BATON ROUGE, LA (WAFB) - Many view the church as a place of comfort and healing, but for some tangled up in the web of scandal that was clergy members accused of sexual abuse, they might have a different perspective. That’s why on Friday, April 5 at St. Joseph Cathedral was specifically for them.
“We have tried to kind of open up the problem in a way that we can talk about it openly,” said Bishop Michael Duca. “That is, bringing what was in the dark into the light.”

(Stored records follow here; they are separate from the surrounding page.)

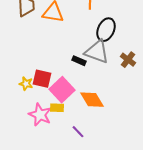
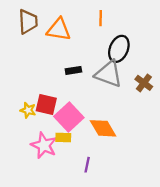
black rectangle: (79, 61) -> (73, 70), moved, turned -32
purple line: (78, 132) -> (87, 165), turned 56

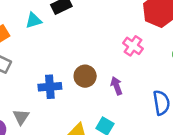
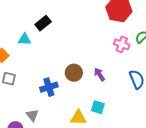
cyan triangle: (34, 20) -> (25, 39), turned 32
pink cross: (133, 46) -> (122, 44), moved

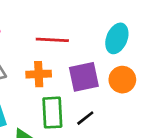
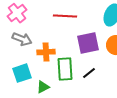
orange cross: (39, 74) -> (46, 52), moved

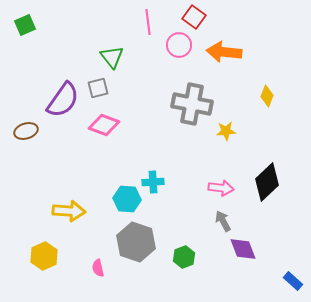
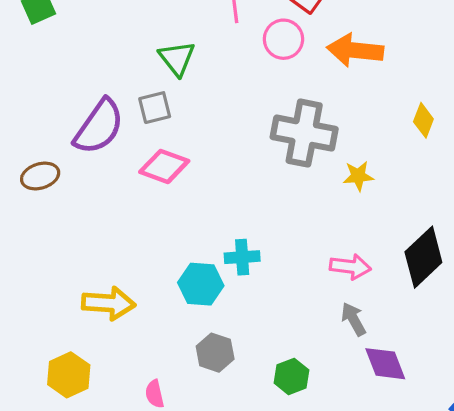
gray hexagon: (136, 242) -> (215, 353), size x0.6

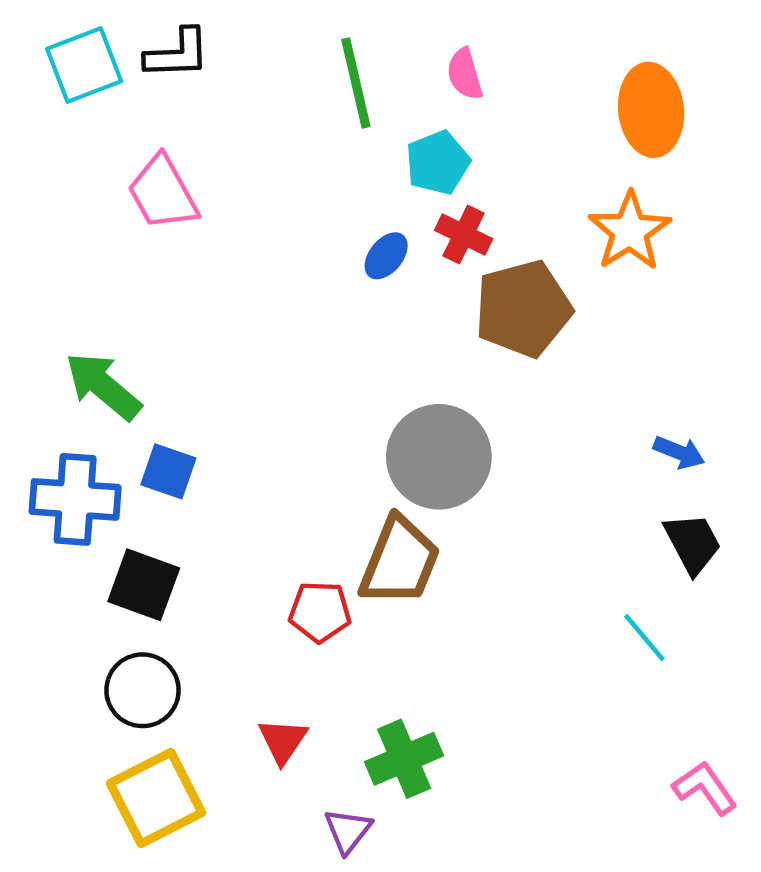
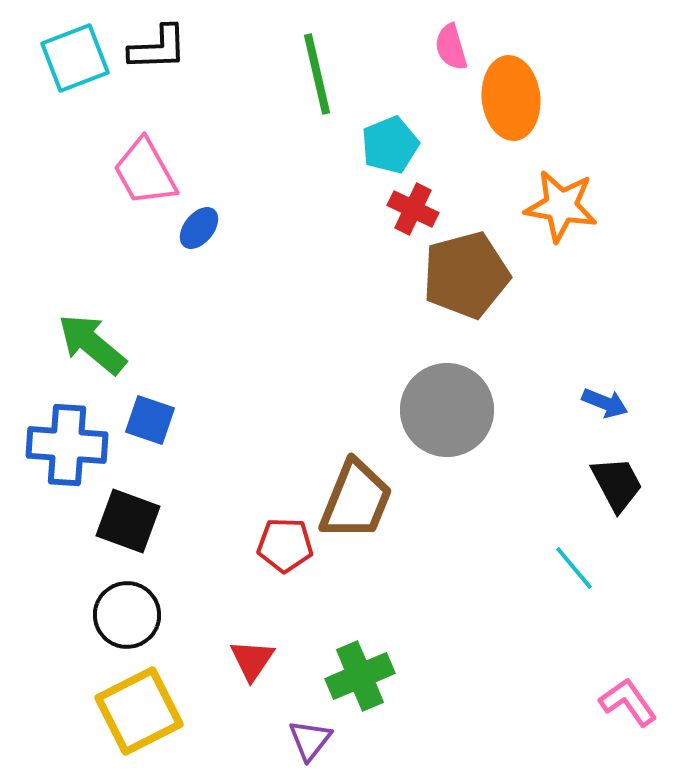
pink semicircle: (465, 74) -> (451, 47), moved
orange ellipse: (651, 110) -> (511, 98), moved
orange star: (630, 231) -> (561, 206), turned -30
blue ellipse: (386, 256) -> (199, 228), moved
gray circle: (439, 457) -> (447, 410), moved

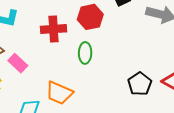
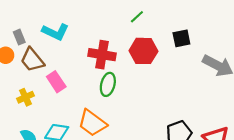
green ellipse: (85, 53) -> (108, 84), moved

Once a year, the Way of the Cross is held in the Catholic Church, but this ceremony was a little different. It focused on changing the way sexual assault victims deal with pain associated with the church. Bishop Duca says it’s about repair and church members being open minded to past experiences of victims.
“Sometimes, you can struggle with something so long you just get tired. We can’t get tired,” the bishop said. “We have to keep our hearts soft, open, and willing to hear and walk the journey at their own pace.”

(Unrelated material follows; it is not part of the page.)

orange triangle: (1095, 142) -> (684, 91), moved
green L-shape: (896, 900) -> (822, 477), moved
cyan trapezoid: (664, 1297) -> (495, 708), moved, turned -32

The bishop says that healing journey began when the names of clergy accused of wrongdoing were released. From that moment on, the bishop says time is reserved for victims to preserve and have renewed grace.
“We have to stay vigilant, in so many ways and keep our hearts open,” the bishop said. “That means we have to become vulnerable. We have to be able to let someone else’s pain touch our heart.”
“We’re to walk that slow path with them,” Dina Dow said. “Never to forget it, but never to let it hold us back either, but to walk forward together in God’s love.”
Dow works with and attends another catholic church in the area. She says when the issues arose that questioned the behavior of some members of the clergy, it affirmed her faith and encouraged her to dig in. Dow says while reaching the portions of the prayer during the service, she felt sorrow for the victims.
“But I also felt a great sense of peace,” she said.
Bishop Duca says right now, his focus is enforcing a safe environment to make sure no one else falls victim.
“Even in the pain and difficulty we live in hope,” the bishop said. “That’s the hope that will really help us to heal and shape our church in the right way.”